START Available data

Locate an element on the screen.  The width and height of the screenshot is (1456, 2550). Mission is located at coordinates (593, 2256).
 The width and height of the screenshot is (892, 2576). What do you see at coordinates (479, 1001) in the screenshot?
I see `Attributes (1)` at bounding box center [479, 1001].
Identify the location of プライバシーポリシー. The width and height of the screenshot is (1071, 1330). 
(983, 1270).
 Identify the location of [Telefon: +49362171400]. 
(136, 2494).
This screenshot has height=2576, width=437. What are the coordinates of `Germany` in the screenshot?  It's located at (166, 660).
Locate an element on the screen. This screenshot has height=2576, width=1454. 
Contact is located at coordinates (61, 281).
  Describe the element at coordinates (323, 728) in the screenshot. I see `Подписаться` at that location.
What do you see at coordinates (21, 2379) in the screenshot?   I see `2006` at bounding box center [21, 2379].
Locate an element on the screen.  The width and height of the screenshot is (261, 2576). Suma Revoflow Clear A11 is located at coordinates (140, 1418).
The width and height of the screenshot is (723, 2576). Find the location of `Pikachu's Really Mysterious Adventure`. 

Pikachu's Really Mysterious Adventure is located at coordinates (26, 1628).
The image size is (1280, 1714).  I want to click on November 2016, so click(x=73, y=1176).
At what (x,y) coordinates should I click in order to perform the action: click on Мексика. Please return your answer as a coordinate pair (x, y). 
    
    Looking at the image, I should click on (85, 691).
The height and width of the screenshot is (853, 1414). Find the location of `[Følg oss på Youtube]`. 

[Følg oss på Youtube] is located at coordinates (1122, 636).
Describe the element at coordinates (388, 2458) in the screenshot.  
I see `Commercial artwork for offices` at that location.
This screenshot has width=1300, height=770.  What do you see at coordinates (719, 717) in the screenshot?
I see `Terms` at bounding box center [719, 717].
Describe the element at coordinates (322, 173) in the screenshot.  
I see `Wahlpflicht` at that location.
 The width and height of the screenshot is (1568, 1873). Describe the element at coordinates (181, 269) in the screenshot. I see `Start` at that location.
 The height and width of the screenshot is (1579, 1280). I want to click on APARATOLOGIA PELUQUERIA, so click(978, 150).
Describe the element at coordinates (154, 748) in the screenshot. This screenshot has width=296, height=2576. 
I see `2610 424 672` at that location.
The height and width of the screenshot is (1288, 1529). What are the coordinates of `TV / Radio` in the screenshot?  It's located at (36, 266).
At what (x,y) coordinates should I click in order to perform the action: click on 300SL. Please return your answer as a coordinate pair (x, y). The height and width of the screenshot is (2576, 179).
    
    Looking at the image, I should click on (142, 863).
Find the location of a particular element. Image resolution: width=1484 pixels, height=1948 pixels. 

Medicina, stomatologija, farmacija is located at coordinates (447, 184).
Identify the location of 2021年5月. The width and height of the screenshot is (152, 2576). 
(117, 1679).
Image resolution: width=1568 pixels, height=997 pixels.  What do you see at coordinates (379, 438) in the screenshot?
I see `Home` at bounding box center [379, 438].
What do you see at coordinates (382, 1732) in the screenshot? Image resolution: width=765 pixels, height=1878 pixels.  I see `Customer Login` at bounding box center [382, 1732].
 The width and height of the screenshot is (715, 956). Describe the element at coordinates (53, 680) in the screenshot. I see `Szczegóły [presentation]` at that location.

END Available data

__Assignment__:
Restate the listing word for word.

__Your response__:
Locate an element on the screen.  The width and height of the screenshot is (1456, 2550). Mission is located at coordinates (593, 2256).
 The width and height of the screenshot is (892, 2576). What do you see at coordinates (479, 1001) in the screenshot?
I see `Attributes (1)` at bounding box center [479, 1001].
Identify the location of プライバシーポリシー. The width and height of the screenshot is (1071, 1330). 
(983, 1270).
 Identify the location of [Telefon: +49362171400]. 
(136, 2494).
This screenshot has height=2576, width=437. What are the coordinates of `Germany` in the screenshot?  It's located at (166, 660).
Locate an element on the screen. This screenshot has height=2576, width=1454. 
Contact is located at coordinates (61, 281).
  Describe the element at coordinates (323, 728) in the screenshot. I see `Подписаться` at that location.
What do you see at coordinates (21, 2379) in the screenshot?   I see `2006` at bounding box center [21, 2379].
Locate an element on the screen.  The width and height of the screenshot is (261, 2576). Suma Revoflow Clear A11 is located at coordinates (140, 1418).
The width and height of the screenshot is (723, 2576). Find the location of `Pikachu's Really Mysterious Adventure`. 

Pikachu's Really Mysterious Adventure is located at coordinates (26, 1628).
The image size is (1280, 1714).  I want to click on November 2016, so click(x=73, y=1176).
At what (x,y) coordinates should I click in order to perform the action: click on Мексика. Please return your answer as a coordinate pair (x, y). 
    
    Looking at the image, I should click on (85, 691).
The height and width of the screenshot is (853, 1414). Find the location of `[Følg oss på Youtube]`. 

[Følg oss på Youtube] is located at coordinates (1122, 636).
Describe the element at coordinates (388, 2458) in the screenshot.  
I see `Commercial artwork for offices` at that location.
This screenshot has width=1300, height=770.  What do you see at coordinates (719, 717) in the screenshot?
I see `Terms` at bounding box center [719, 717].
Describe the element at coordinates (322, 173) in the screenshot.  
I see `Wahlpflicht` at that location.
 The width and height of the screenshot is (1568, 1873). Describe the element at coordinates (181, 269) in the screenshot. I see `Start` at that location.
 The height and width of the screenshot is (1579, 1280). I want to click on APARATOLOGIA PELUQUERIA, so click(978, 150).
Describe the element at coordinates (154, 748) in the screenshot. This screenshot has width=296, height=2576. 
I see `2610 424 672` at that location.
The height and width of the screenshot is (1288, 1529). What are the coordinates of `TV / Radio` in the screenshot?  It's located at (36, 266).
At what (x,y) coordinates should I click in order to perform the action: click on 300SL. Please return your answer as a coordinate pair (x, y). The height and width of the screenshot is (2576, 179).
    
    Looking at the image, I should click on (142, 863).
Find the location of a particular element. Image resolution: width=1484 pixels, height=1948 pixels. 

Medicina, stomatologija, farmacija is located at coordinates (447, 184).
Identify the location of 2021年5月. The width and height of the screenshot is (152, 2576). 
(117, 1679).
Image resolution: width=1568 pixels, height=997 pixels.  What do you see at coordinates (379, 438) in the screenshot?
I see `Home` at bounding box center [379, 438].
What do you see at coordinates (382, 1732) in the screenshot? Image resolution: width=765 pixels, height=1878 pixels.  I see `Customer Login` at bounding box center [382, 1732].
 The width and height of the screenshot is (715, 956). Describe the element at coordinates (53, 680) in the screenshot. I see `Szczegóły [presentation]` at that location.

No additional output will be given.